Work on the 2021-2031 Long Term Plan process was well underway when the COVID-19 crisis hit our shores, which means all the tools that will help us drill into our finances and project priorities have been developed.
Now we can road-test them on our updated draft annual plan.
I know some commentators have said there is a simple solution to the annual plan – a one-size-fits-all approach – but there isn’t.
One council project cut is another company laying off employees and subcontractors missing out. We need a balance.
And that’s what the tools are all about.
It’s not a choice between more efficient spending (with better value for money by renegotiating with contractors and suppliers), or increasing short term borrowing, (while leaving sufficient headroom in case there was to be another disaster); it’s got to be both.
And it’s also got to be about stripping out costs that don’t impact significant levels of service and deferring items of capital expenditure that can wait.
Instead of a small surplus, COVID-19 sees us end this financial year with a $33M deficit.
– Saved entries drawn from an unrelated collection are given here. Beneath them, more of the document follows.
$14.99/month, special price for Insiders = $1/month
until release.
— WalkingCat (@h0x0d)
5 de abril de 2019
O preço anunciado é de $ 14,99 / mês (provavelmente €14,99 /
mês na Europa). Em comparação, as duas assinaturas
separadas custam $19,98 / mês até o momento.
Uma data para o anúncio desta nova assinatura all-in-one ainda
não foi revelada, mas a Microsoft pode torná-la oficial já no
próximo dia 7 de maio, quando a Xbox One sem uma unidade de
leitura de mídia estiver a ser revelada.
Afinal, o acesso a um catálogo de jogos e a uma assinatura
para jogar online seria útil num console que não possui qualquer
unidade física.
And with a large reduction in dividends from our companies expected next year, the challenge we face pulling down the average household rates increase we had budgeted at 4.65 percent was much tougher than we had anticipated at the beginning of the year.
But we can get there.
And we now know that we have the tools to help us reposition the Council in a post-COVID environment as a reliable and efficient organisation that enables its residents and businesses to prosper.